Na ONU, Brasil é denunciado por ofensiva de evangélicos contra indígenas
Seguranças privados queimaram casas Guarani Kaiowá, em Dourados (MS), em setembro Imagem: Povo Guarani Kaiowá/Divulgação
Jamil Chade Colunista do UOL
Indígenas denunciaram o Brasil na ONU, nesta quinta-feira, diante do "aumento sistemático da violência" motivada por intolerância religiosa e a queima de casas de reza. Num discurso no Conselho de Direitos Humanos das Nações Unidas, Tatiane Sanches, do povo Guarani Kaiowá, criticou "religiosos fundamentalistas" e pediu que a relatoria da ONU cobrasse o governo brasileiro por proteção.
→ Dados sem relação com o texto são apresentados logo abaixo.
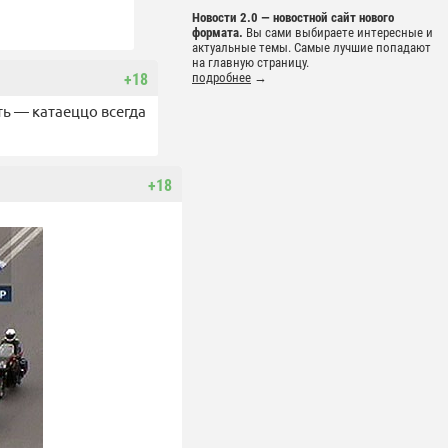
Новости 2.0 — новостной сайт нового
формата.
Вы сами выбираете интересные и
актуальные темы. Самые лучшие попадают
на главную страницу.
+18
подробнее
→
сть — катаеццо всегда
+18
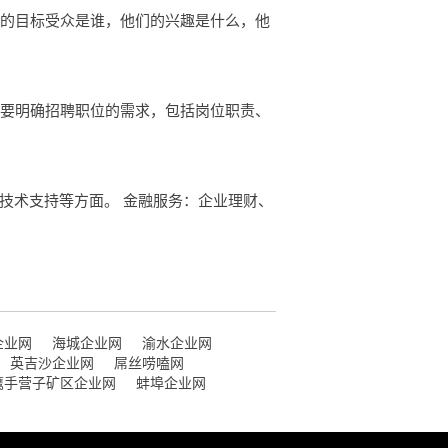
你的目标受众是谁，他们的兴趣是什么，他
，要明确招聘职位的需求，包括岗位职责、
技术支持等方面。 金融服务：企业理财、
企业网
海城企业网
渝水企业网
英吉沙企业网
屌丝唠嗑网
鹰手营子矿区企业网
蚌埠企业网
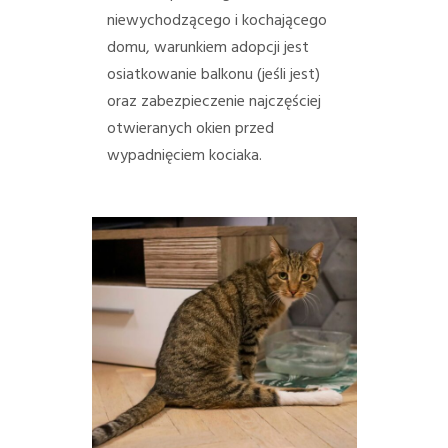
niewychodzącego i kochającego
domu, warunkiem adopcji jest
osiatkowanie balkonu (jeśli jest)
oraz zabezpieczenie najczęściej
otwieranych okien przed
wypadnięciem kociaka.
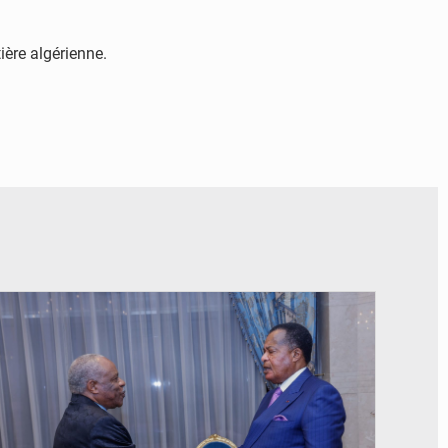
ière algérienne.
© DR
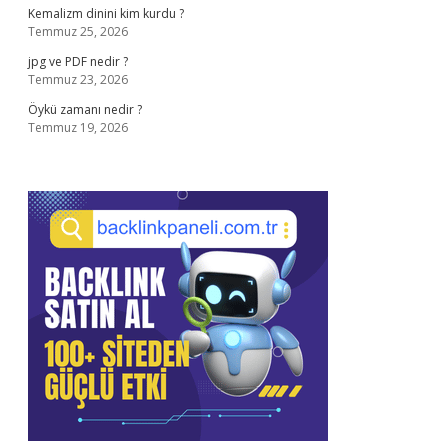
Kemalizm dinini kim kurdu ?
Temmuz 25, 2026
jpg ve PDF nedir ?
Temmuz 23, 2026
Öykü zamanı nedir ?
Temmuz 19, 2026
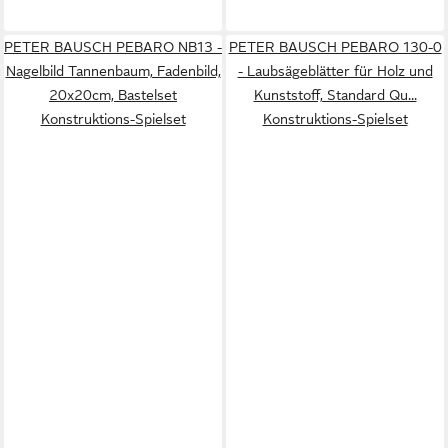
PETER BAUSCH PEBARO NB13 -
PETER BAUSCH PEBARO 130-0
Nagelbild Tannenbaum, Fadenbild,
- Laubsägeblätter für Holz und
20x20cm, Bastelset
Kunststoff, Standard Qu...
Konstruktions-Spielset
Konstruktions-Spielset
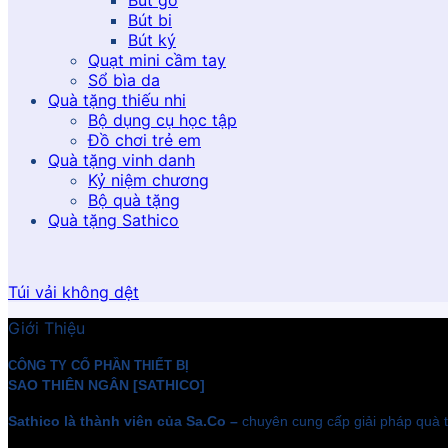
Bút gỗ
Bút bi
Bút ký
Quạt mini cầm tay
Sổ bìa da
Quà tặng thiếu nhi
Bộ dụng cụ học tập
Đồ chơi trẻ em
Quà tặng vinh danh
Kỷ niệm chương
Bộ quà tặng
Quà tặng Sathico
Túi vải không dệt
Giới Thiệu
CÔNG TY CỔ PHẦN THIẾT BỊ
SAO THIÊN NGÂN [SATHICO]
Sathico là thành viên của Sa.Co –
chuyên cung cấp giải pháp quà t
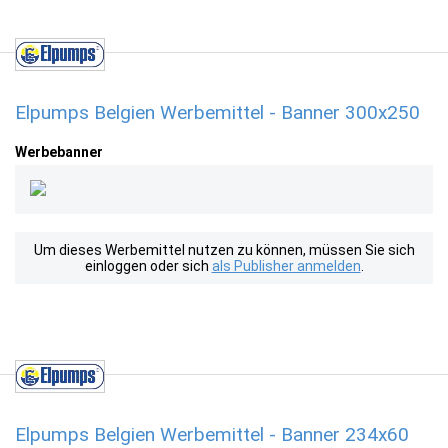
Elpumps Belgien Werbemittel - Banner 300x250
Werbebanner
Um dieses Werbemittel nutzen zu können, müssen Sie sich
einloggen oder sich
als Publisher anmelden
.
Elpumps Belgien Werbemittel - Banner 234x60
A questão religiosa é um dos carros chefes da agenda brasileira de direitos humanos, sob a orientação da ministra Damares Alves. Mas, para os indígenas, o governo não atua para proteger todas as religiões da mesma forma.
Como indígena Kaiowá, venho a este conselho denunciar o aumento sistemático da violência contra nossa crença milenar. Nossas famílias e líderes religiosos estão sendo perseguidos por religiosos pentecostais fundamentalistas, que violam nossos direitos, corpos, mentes e casas sagradas", disse a representante. "A cada dia, igrejas evangélicas fundamentalistas invadem nossos territórios, deixando um rastro de extermínio cultural. Queimar uma casa de reza representa uma violência tão profunda que atinge nosso corpo, mente e alma ", denunciou a indígena.
Em seu discurso, Tatiane fez um apelo para que relator especial da ONU que questione o Brasil sobre as ações tomadas para proteger as as casas de reza Kaiowá e Guarani e sobre as iniciativas tomadas para "condenar rigorosamente todos estes atos" cometidos por fundamentalistas contra a espiritualidade tradicional indígena.
De acordo com o Conselho Indigenista Missionário (CIMI), os atentados contra a espiritualidade indígena intensificaram-se nos últimos três anos. "Segundo a Aty Guasu - Grande Assembleia dos povos Kaiowá e Guarani, pelo menos sete casas de reza foram criminosamente incendiadas em 2021 em Mato Grosso do Sul", explicou a entidade num comunicado.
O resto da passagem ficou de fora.